If it sounds a bit familiar it’s because the idea of an ordinary, ‘real’ person meeting their fictional creation, or vice-versa, is something Morrison has used over and over again in works like Animal Man. Morrison has throughout his career explored this idea to the point where it’s become ‘his’ thing, which is fine as long as the work is good, but I’ve a feeling Morrison is in second gear cruising a lot of the time. Now Morrison’s cruising in second gear is most mainstream comic writers turbo power, but this isn’t to say that Morrison is excused from, frankly, being really fucking complacent.

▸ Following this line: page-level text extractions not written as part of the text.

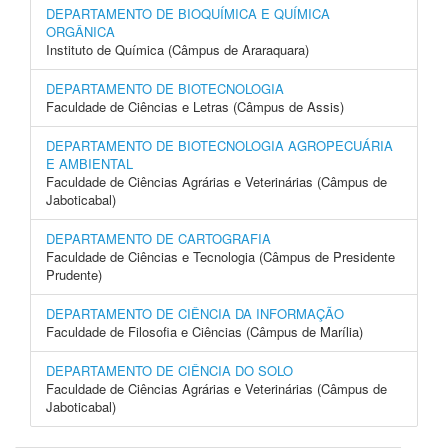
DEPARTAMENTO DE BIOQUÍMICA E QUÍMICA
ORGÂNICA
Instituto de Química (Câmpus de Araraquara)
DEPARTAMENTO DE BIOTECNOLOGIA
Faculdade de Ciências e Letras (Câmpus de Assis)
DEPARTAMENTO DE BIOTECNOLOGIA AGROPECUÁRIA
E AMBIENTAL
Faculdade de Ciências Agrárias e Veterinárias (Câmpus de
Jaboticabal)
DEPARTAMENTO DE CARTOGRAFIA
Faculdade de Ciências e Tecnologia (Câmpus de Presidente
Prudente)
DEPARTAMENTO DE CIÊNCIA DA INFORMAÇÃO
Faculdade de Filosofia e Ciências (Câmpus de Marília)
DEPARTAMENTO DE CIÊNCIA DO SOLO
Faculdade de Ciências Agrárias e Veterinárias (Câmpus de
Jaboticabal)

This isn’t to say Annihilator is complacent. It isn’t and for a start, something this beautifully drawn could never be complacent. Fraser Irving’s art is wonderful.
I think there’s something Morrison is trying to tell us in this story of a failed Hollywood writer trying to make it big. From the moment we’re introduced to the writer Ray Spass, he’s looking at a new home in Hollywood that’s going cheap because of it’s dubious past, it feels that Morrison, is well, telling us something about himself. After all he’s tried and failed to get his work into film while his protege Mark Millar has had three of his comics adapted for film and a fourth is on it’s way next year, while Alan Moore doesn’t want anything to do with his works Hollywood adapts which is something which must drive Morrison barmy.
Spass is your very typically egocentric Hollywood writer, and his creation Max Nomax has a touch of the Gideon Stargrave about him, but it is the story of Spass and his dealings with Hollywood that’s treading water. In fact it reads like a conservative version of The Auteur, a wonderfully sharp satire on Hollywood that didn’t treat itself as important as Annihilator does at times. It’s the world of Nomax that’s more interesting, even if it’s just a space opera.
As the first issue of a six issue series it would be unfair to put too much into the one issue but it’s trying to feel young and exciting while it reads at times like a 50 year old buying a red Ferrari and wearing tight jeans. It feels a tad middle aged and weary. This said, it is worth getting for Irving’s lovely art but this might be one to sit back and wait for the collected edition.